Canvas uses Urbit in a way that we think it’s supposed to be used: the stuff that doesn’t require peer-to-peer or storage heavy lifting, such as the actual “drawing” component of the app, is done outside of Urbit.

In addition to a freehand template for the classic Paint experience, you can choose from a number of templates to work with, such as a grid of fillable hexagons, or maps of parts of the world and of continents with fillable country divisions. Have you ever wanted to compare which countries you visited, color-coded for how much you liked them? Canvas has a built-in feature for sharing your work on chats in Landscape.

Check out a video demonstration of Canvas, and view the code.

Jose wins eight stars, and he also wins le internet for the day. Bravo!

Second Place: Four Stars Each

Luke Champine’s (~watter-parter) flashcard app for Landscape, Rote, has been awarded one of two second-place prizes.

Rote users write decks in udon, review them, and share them with other ships. His immaculate backend code-style and documentation secured his high placement in the Hackathon—his Hoon code also functions as a full-blown walkthrough. If you’re a Gall novice and you’re looking to learn, take a look at his code. Luke also kept a Notebook documenting his experience at ~watter-parter/hackathon.

Luke also included example decks for flashcards on Hoon runes and their irregular forms. So, all said and done, everything about Rote is an excellent resource to the eager Hoon neophyte.

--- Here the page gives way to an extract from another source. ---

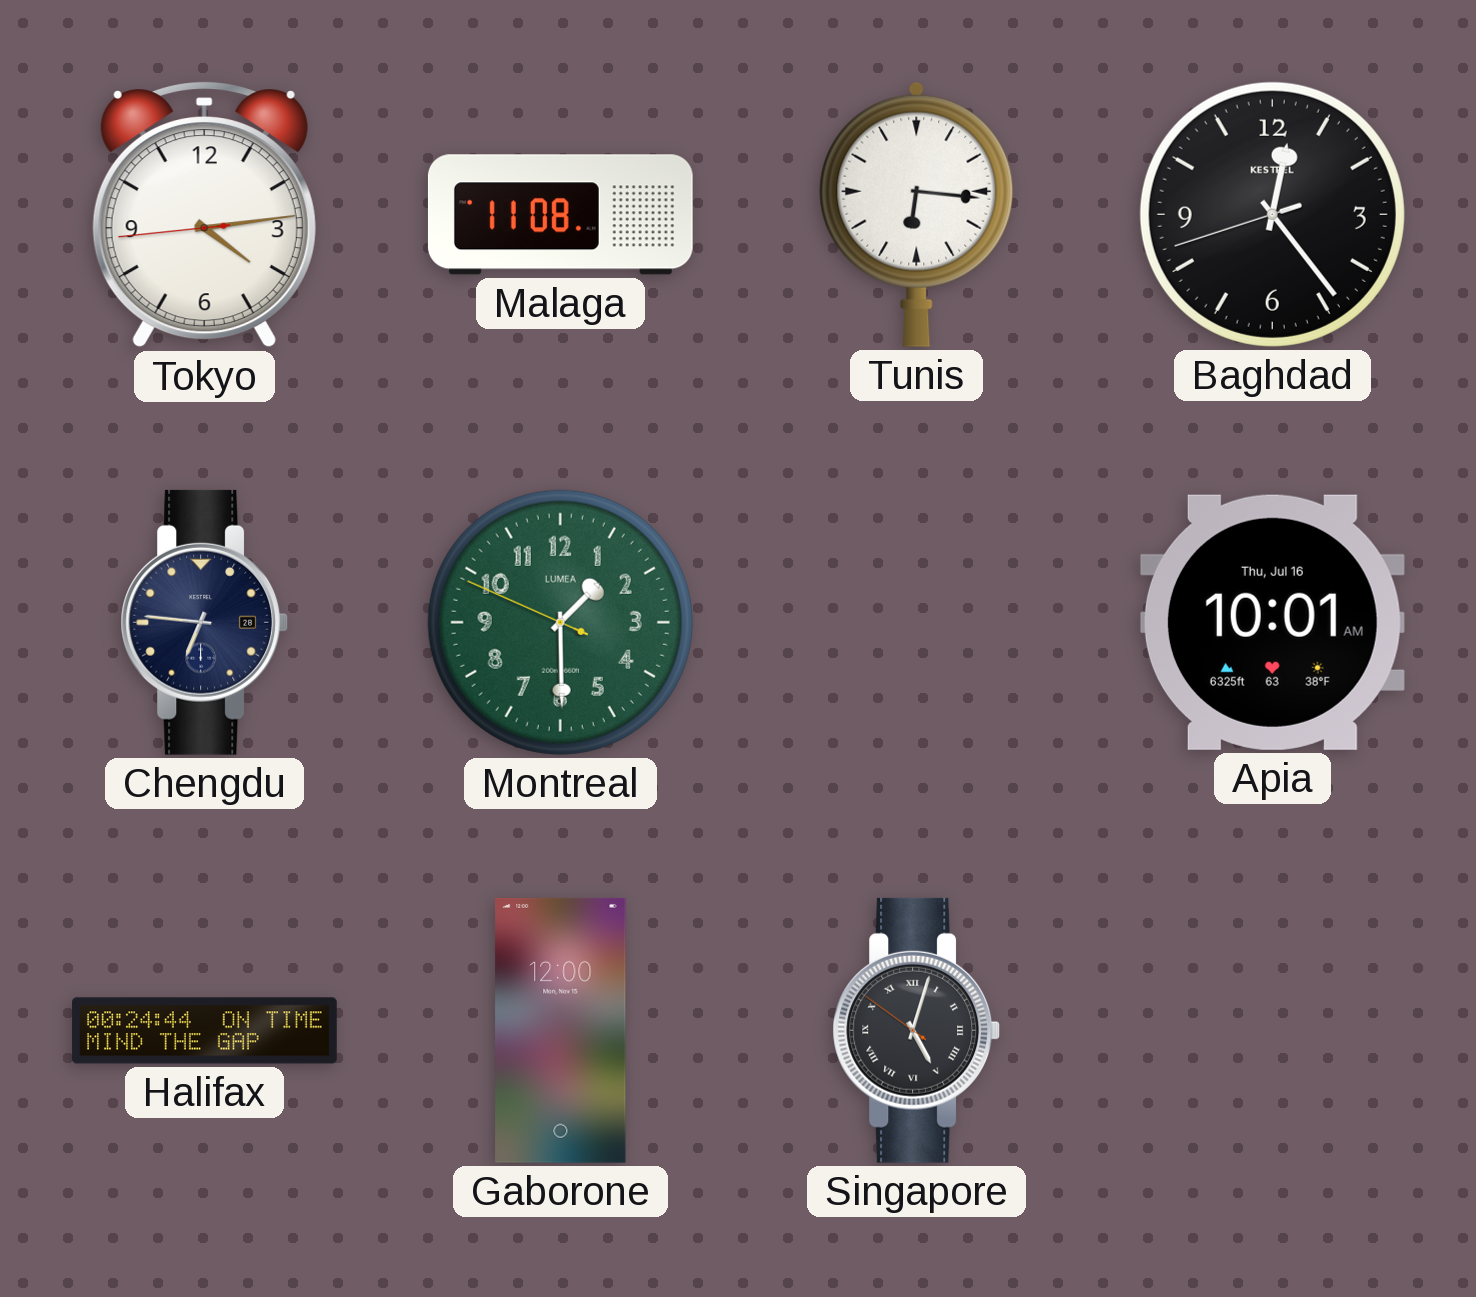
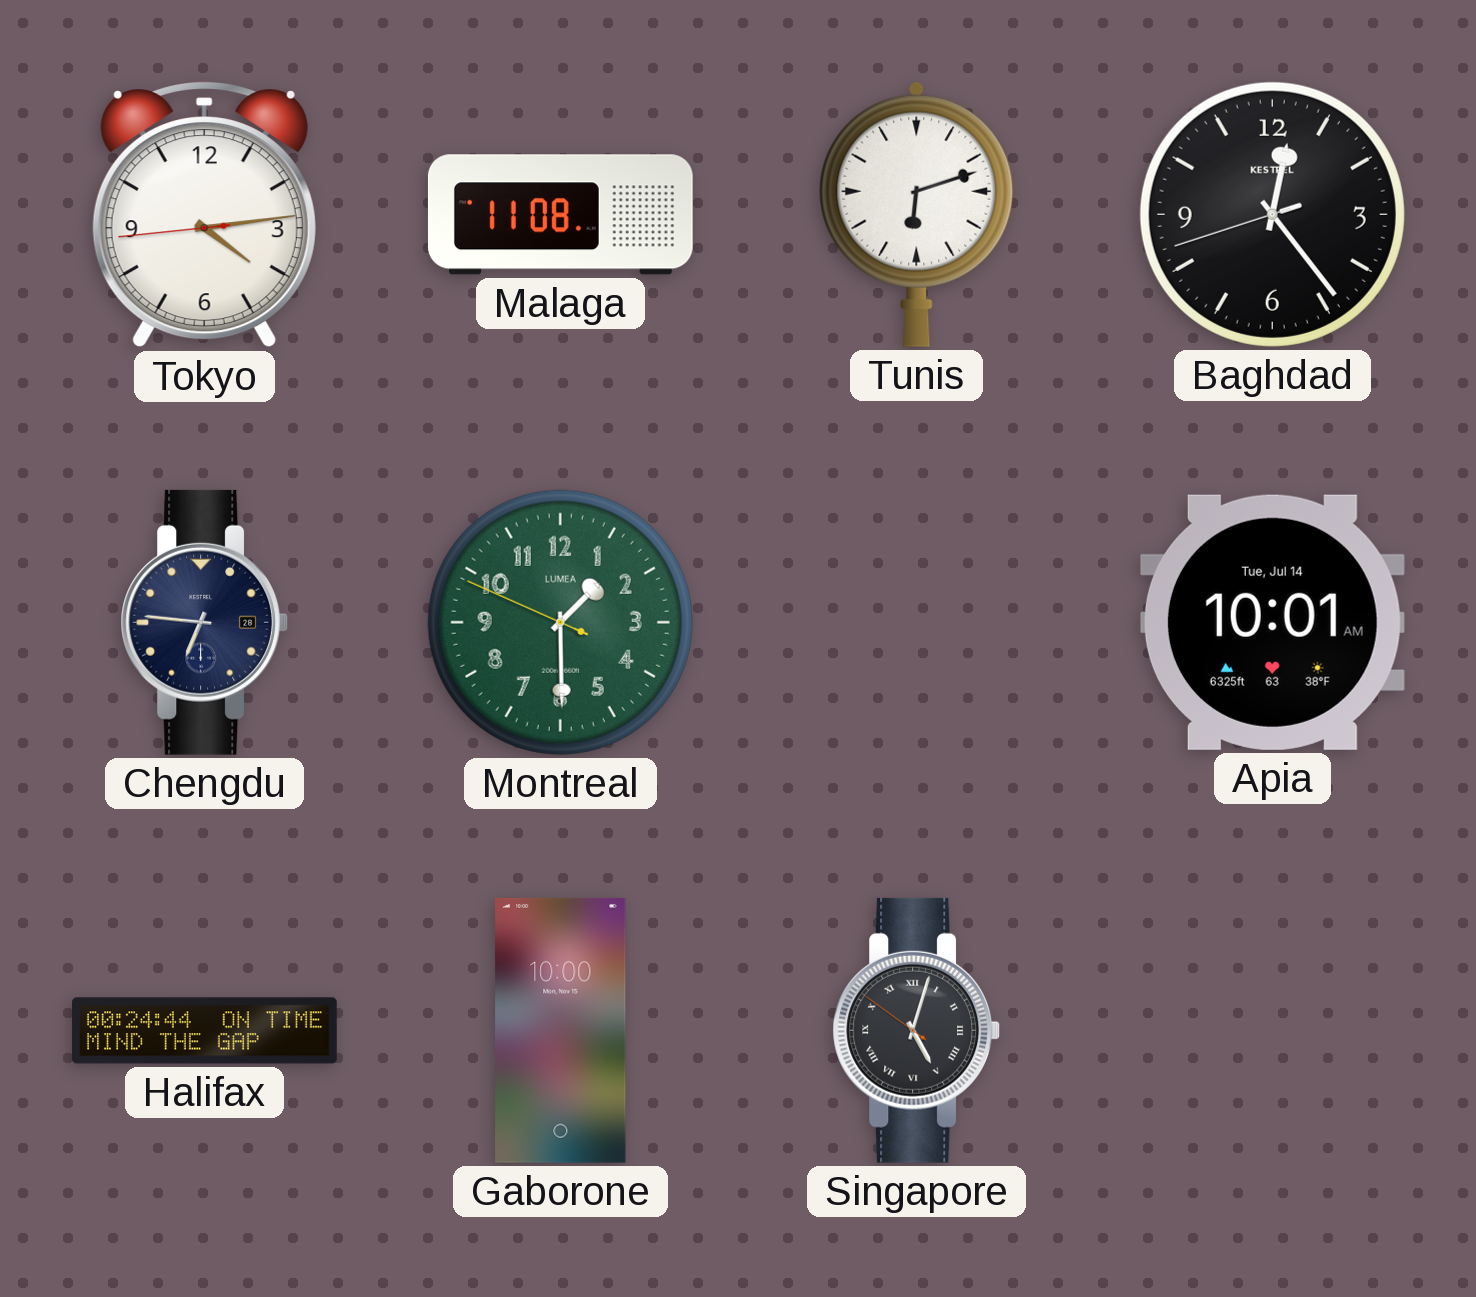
Tunis: 6:16 -> 6:12
Apia date: Thu, Jul 16 -> Tue, Jul 14
Gaborone: 12:00 -> 10:00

Pyry Kovanen (~dinleb-rambep) was also awarded second prize for his reading-list-sharing app, Books. Also a Landscape tile, and it’s pretty darn useful, with the ability to import books from Goodreads. Check out the code and the video demo.

Third Place: Two Stars Each

N E Davis (~lagrev-nocfep) brought the heavy infrastructural artillery with Roessler, and won third prize. Roessler is actually three related Hoon tools: roessler proper, a library for solving the differential equations producing the Roessler attractor. lazytrig, a library for transcendental functions. proj-3d, a generator that takes the 3D coordinates produced by Roessler.

The Roessler project is full of cool, novel features. You might enjoy taking a look at the GitHub repo ...if your brain is big enough.

John Franklin (~dirwex-dosrev) also secured third place for his Notes application. True to its name, it’s a Landscape tile that allows the user to create and search notes by keyword. Look at the code and the demo video.

Jon (~ribnes-fonbex) was awarded third prize for his Quadratic Voting project. It implements for Urbit ships a quadratic voting system, which is sort of like ranked-choice voting but allows people to express their stronger preferences.

Congratulations to the winners and to everyone who submitted—nice work!

The Future

We were thoroughly impressed with all of the projects from this inaugural Hackathon. Not only did this Hackathon demonstrate the talent and dedication of our community members, it’s an encouraging sign about the maturity of the Urbit system. We’re going to hold more Hackathons in the future, with one big change: they will be open to anyone who applies.